Dear mailing list member,
There have been a few exciting developments since the previous
progress report.
First, we (me, Brian Mastenbrook, Christophe Rhodes) have a paper
about Climacs syntax protocols accepted at the ILC 2005. In it, we
explain the difference between per-buffer and per-window syntax
updating and give examples of modules that use these methods. When
reading what my co-authors had written, I was struck by the number of
syntax modules that already exist for Climacs and how varied they are:
a very complete syntax module for ISO Prolog, a module for Tabcode
notation used for Lute scores, a module for Testing and Test Control
Notation 3 (TTCN3), and of course existing but incomplete syntax
modules for Common Lisp and HTML.
Second, due to difficulties achieving good performance with the Earley
parser, I have written an alternative parser based on incremental LR
parsing technology. I also wrote the definitions necessary for this
module to parse Common Lisp. This syntax module is named "Lisp" to
distinguish it from the one called "Common Lisp". It is experimental
for now, so both are available. The incremental LR parser keeps a
parse tree for the entire buffer up to date. It is thus a per-buffer
module, which would be impossible with the current Earley parser.

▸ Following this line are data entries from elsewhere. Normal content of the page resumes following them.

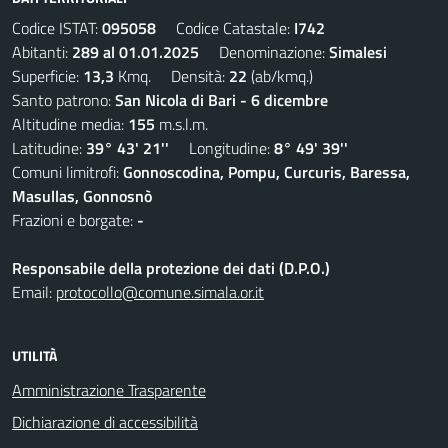
Codice ISTAT:
095058
Codice Catastale:
I742
Abitanti:
289 al 01.01.2025
Denominazione:
Simalesi
Superficie:
13,3
Kmq. Densità:
22
(ab/kmq.)
Santo patrono:
San Nicola di Bari - 6 dicembre
Altitudine media:
155
m.s.l.m.
Latitudine:
39° 43' 21''
Longitudine:
8° 49' 39''
Comuni limitrofi:
Gonnoscodina, Pompu, Curcuris, Baressa,
Masullas, Gonnosnò
Frazioni e borgate:
-
Responsabile della protezione dei dati (D.P.O.)
Email:
protocollo@comune.simala.or.it
UTILITÀ
Amministrazione Trasparente
Dichiarazione di accessibilità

Parsing all of lisp-syntax.lisp (around 1000 lines) takes around 2
seconds on my machine, but this is only done when the file is
initially loaded, or when edits to the buffer are made that makes the
contents parse entirely differently from last time, such as when a
closing parenthesis is introduced at the beginning of the buffer. In
almost all cases, the incremental LR parser is able to patch the
existing parse tree. As an example, typing a function definition at
the beginning of a buffer containing lisp-syntax. lisp requires less
than 10ms per keystroke to update the entire parse tree.
Current feature of the "Lisp" syntax module include C-M-b and C-M-f
(backward and forward expression), C-M-x (eval defun), and of course
syntax highlighting of strings, keywords, and comments.
One interesting feature of the LR parser that I implemented is that
the lexer is a generic function that depends on the state of the
parser. This method is slower than the one used for the Earley
parser, but we could afford this since the parser is incremental. The
consequences of this lexer organization is that the parser could enter
a state in which a totally different language, with different lexemes,
is to be parsed. This feature opens the door to modular parsers
allowing us to parse a string of PHP code inside an HTML buffer, or to
check the grammar of strings and comments of a program.
Plans are to factor out code that could be common for more LR-based
syntax modules, either into syntax.lisp or to a new file, but probably
the former since there are definitions like that of a parse tree that
look very similar in the Earley parser and in the LR parser. I also
haven't given up on trying to make the Earley parser truly incremental
in the same way that the LR parser now is.
Plans also include writing a new LALR parser generator, simply because
the one in Climacs uses generic functions instead of tables for the
traditional `action' and `goto' (called `new-state' in Climacs)
functions of LR parsing. The new parser generator would have to
discover inheritance relations between parser states. Once such a
generator exists, I might rewrite the HTML syntax module to take
advantage of it.
For a detailed list of updates, I refer you to the CVS archives.
Take care,
--
Robert Strandh
---------------------------------------------------------------------
Greenspun's Tenth Rule of Programming: any sufficiently complicated C
or Fortran program contains an ad hoc informally-specified bug-ridden
slow implementation of half of Common Lisp.
---------------------------------------------------------------------